Exercise instructions:
Give back exactly the first lines of the entries below, through the line with "INSTITUTO DE TERRAS".

Recorded data:
Content starts

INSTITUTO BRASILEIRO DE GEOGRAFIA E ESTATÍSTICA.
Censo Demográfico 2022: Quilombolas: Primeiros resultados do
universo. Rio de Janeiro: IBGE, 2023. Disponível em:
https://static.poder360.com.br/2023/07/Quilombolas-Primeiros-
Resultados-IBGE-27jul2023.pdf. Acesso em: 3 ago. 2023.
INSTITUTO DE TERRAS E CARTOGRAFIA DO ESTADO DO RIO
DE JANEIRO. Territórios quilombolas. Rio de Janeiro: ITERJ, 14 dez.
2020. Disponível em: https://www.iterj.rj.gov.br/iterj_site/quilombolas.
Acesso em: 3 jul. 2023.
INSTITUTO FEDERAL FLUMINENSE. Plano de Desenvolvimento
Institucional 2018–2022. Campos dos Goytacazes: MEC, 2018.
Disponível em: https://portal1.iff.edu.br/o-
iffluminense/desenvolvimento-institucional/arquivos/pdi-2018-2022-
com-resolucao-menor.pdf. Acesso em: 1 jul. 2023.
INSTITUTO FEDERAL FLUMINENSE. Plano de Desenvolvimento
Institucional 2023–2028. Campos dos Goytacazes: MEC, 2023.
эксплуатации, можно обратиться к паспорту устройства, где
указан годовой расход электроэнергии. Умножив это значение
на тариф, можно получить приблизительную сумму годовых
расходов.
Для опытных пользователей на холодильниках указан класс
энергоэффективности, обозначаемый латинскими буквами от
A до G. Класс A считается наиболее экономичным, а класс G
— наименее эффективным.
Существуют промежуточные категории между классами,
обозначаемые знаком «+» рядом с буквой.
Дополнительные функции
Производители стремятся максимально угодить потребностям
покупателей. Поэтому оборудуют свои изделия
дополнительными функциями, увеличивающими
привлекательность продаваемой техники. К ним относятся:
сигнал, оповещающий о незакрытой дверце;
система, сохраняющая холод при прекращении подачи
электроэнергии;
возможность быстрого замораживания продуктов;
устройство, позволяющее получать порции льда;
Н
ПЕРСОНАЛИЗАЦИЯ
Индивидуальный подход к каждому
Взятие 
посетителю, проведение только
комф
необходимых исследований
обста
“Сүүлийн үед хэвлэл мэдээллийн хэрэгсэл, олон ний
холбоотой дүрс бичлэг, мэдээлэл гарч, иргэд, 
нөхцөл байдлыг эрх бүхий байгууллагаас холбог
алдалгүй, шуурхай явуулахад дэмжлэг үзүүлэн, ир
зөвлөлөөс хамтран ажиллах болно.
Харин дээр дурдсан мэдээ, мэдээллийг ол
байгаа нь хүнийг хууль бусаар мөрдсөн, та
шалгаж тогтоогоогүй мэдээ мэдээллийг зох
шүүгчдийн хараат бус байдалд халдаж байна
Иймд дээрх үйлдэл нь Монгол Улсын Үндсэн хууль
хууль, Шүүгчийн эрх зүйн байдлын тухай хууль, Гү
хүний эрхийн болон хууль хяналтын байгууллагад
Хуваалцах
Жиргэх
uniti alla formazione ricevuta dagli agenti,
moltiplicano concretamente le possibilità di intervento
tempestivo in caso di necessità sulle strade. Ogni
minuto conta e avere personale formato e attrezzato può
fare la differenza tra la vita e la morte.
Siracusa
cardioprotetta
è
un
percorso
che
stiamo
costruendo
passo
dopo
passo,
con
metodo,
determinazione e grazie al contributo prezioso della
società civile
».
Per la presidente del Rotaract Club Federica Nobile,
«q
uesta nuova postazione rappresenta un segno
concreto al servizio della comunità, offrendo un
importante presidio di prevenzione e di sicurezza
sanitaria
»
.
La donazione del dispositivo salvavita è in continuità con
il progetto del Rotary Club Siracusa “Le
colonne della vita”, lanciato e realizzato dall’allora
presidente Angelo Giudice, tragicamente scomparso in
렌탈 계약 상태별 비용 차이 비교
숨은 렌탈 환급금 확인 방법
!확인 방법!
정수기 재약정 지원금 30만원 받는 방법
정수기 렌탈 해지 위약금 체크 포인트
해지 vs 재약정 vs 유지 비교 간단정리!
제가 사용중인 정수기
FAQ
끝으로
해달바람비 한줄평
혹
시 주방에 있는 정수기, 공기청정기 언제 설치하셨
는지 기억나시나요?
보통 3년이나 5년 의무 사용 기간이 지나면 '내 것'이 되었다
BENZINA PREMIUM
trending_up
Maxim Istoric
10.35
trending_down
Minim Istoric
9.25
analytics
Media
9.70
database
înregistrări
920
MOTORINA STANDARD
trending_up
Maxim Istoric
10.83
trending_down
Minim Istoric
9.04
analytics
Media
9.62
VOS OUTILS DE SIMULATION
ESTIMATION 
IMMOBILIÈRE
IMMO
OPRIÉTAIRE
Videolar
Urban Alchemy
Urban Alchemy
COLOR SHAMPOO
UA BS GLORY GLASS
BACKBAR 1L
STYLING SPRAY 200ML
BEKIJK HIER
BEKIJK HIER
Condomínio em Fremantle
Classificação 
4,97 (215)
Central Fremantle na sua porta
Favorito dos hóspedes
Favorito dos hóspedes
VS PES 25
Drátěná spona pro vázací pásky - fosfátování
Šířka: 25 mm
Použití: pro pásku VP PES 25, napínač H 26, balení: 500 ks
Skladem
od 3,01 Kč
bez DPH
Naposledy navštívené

Content ends

Your solution:
INSTITUTO BRASILEIRO DE GEOGRAFIA E ESTATÍSTICA.
Censo Demográfico 2022: Quilombolas: Primeiros resultados do
universo. Rio de Janeiro: IBGE, 2023. Disponível em:
https://static.poder360.com.br/2023/07/Quilombolas-Primeiros-
Resultados-IBGE-27jul2023.pdf. Acesso em: 3 ago. 2023.
INSTITUTO DE TERRAS E CARTOGRAFIA DO ESTADO DO RIO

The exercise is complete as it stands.